Cancer is a genetic disease, and neoplastic transformation results from the accumulation of somatic mutations in the DNA of affected cells [48]. Considering that high TMB correlates with a greater probability of displaying tumor neoantigens on human leukocyte antigen molecules on the surface of tumor cells, it is rational to hypothesize that the tumors with the highest TMB are more likely to respond to ICIs because greater mutation load would increase the likelihood of recognition by neoantigen-reactiveT cells [48]. Consistent with this hypothesis, several studies have demonstrated an association between high TMB and a response to ICIs in NSCLC [49-51]. Pembrolizumab, an anti-PD1 agent, was recently FDA-approved in TMB-high advanced solid cancers in response to results from the KEYNORE-158 trial [52]. Nevertheless, in the complex multiarm CheckMate227 trial in NSCLC, neither TMB nor PD-L1 expression could segregate therapy responsiveness [53]. In the present study, patients with high TMB had a slightly prolonged survival, but the difference in OS between patients with high and low levels of TMB was not statistically significant. This result was consistent with data from previous studies that demonstrated clinical benefit from high TMB with respect to objective response rate or progression-free survival, rather than OS [48]. The reason for not achieving OS improvement may be attributed to the fact that tumors with increased mutations and genomic instability can adapt more quickly to immune pressure, resulting in treatment resistance [6]. Furthermore, in this study, the survival advantage from high TMB was only observed in patients with high stromal or immune scores, suggesting an approach to improve prognosis stratification by using a biomarker panel in combination of gene expression and genomic variants.

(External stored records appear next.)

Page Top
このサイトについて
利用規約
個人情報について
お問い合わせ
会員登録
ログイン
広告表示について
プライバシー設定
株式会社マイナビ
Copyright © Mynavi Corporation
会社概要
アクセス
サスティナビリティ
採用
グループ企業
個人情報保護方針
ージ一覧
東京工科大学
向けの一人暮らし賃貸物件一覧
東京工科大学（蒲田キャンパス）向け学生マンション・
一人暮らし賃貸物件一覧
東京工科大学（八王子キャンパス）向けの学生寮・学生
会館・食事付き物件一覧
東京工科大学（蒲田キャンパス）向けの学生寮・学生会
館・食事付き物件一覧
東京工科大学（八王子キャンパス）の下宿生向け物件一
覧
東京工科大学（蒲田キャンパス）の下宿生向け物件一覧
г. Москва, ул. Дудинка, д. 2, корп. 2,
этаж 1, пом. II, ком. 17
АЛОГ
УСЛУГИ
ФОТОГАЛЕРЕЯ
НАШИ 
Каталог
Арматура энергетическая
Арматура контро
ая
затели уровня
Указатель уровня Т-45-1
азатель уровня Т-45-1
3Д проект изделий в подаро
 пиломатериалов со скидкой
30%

In addition to the overall mutation burden, TMB-related specific mutations such as MGA [54], EPHA5, [55], CTNNA2 [56], and co-mutation of FAT3 and LRP1B [57] have been found as novel predictive biomarkers for ICIs response in nonsquamous NSCLC or LUSD. Hypermutation of driver genes may have a distinct impact on MSI in tumors [58]. The deficiency in DDR genes such as MLH1, MSH2, MSH6, PMS2, and POLE has high concordance to high MSI (MSI-H), and the concordance of MSI and MMR testing in prior studies was reported to be 92% [59, 60]. In the study of Rizvi, mutations of genes involved in the DDR pathways were enriched in patients who derived clinical benefits from anti-PD1 therapy [49]. A recent large study reported that, in MSI-H cases, the presence of DDR alterations correlated with a significantly higher TMB as compared with DDR-wild-type MSI-H cases [61]. Therefore, in this study, it was not surprising to observe an OS improvement in the patients with both high stromal/immune scores and mutant DDR genes, similar to the combined analysis with TMB. In addition, although DDR gene mutation was shown to be an independent prognostic factor in the multivariate analyses, due to the retrospective nature of this study, it is unclear whether the DDR alteration is causative of the higher TMB or a result of the high TMB phenotype, thus further investigations are needed for exploration.

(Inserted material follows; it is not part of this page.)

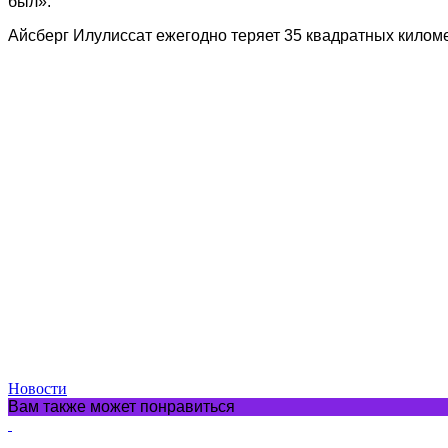
был».
Айсберг Илулиссат ежегодно теряет 35 квадратных километ
Новости
Вам также может понравиться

This study comprehensively evaluated the prognostic values of transcriptomic signatures and genomic biomarkers and provided a novel avenue for improving prognosis stratification in LUAD. However, the current study has several limitations. First, the TCGA database lacks information on detailed treatments, so stratified analyses according to a given treatment such as immunotherapy are infeasible. Second, the biomarkers identified in this study could not be compared with other wildly used biomarkers such as tumor and immune cell PD-L1 expression due to the unavailability of these data. Third, in the combined analyses of stromal/immune scores, TMB, and DDR gene mutations, the statistical power may be insufficient due to a small number of patients in each subgroup. Fourth, the relative abundances of 22 types of immune cells were estimated using a bioinformatic tool, which may differ from the real situation in tumors. Finally, this was a retrospective analysis based on a publicly available database and no independent validation was conducted to further test the potential of these biomarkers. Large prospective studies with completed treatment-related data are warranted to confirm the findings in this study.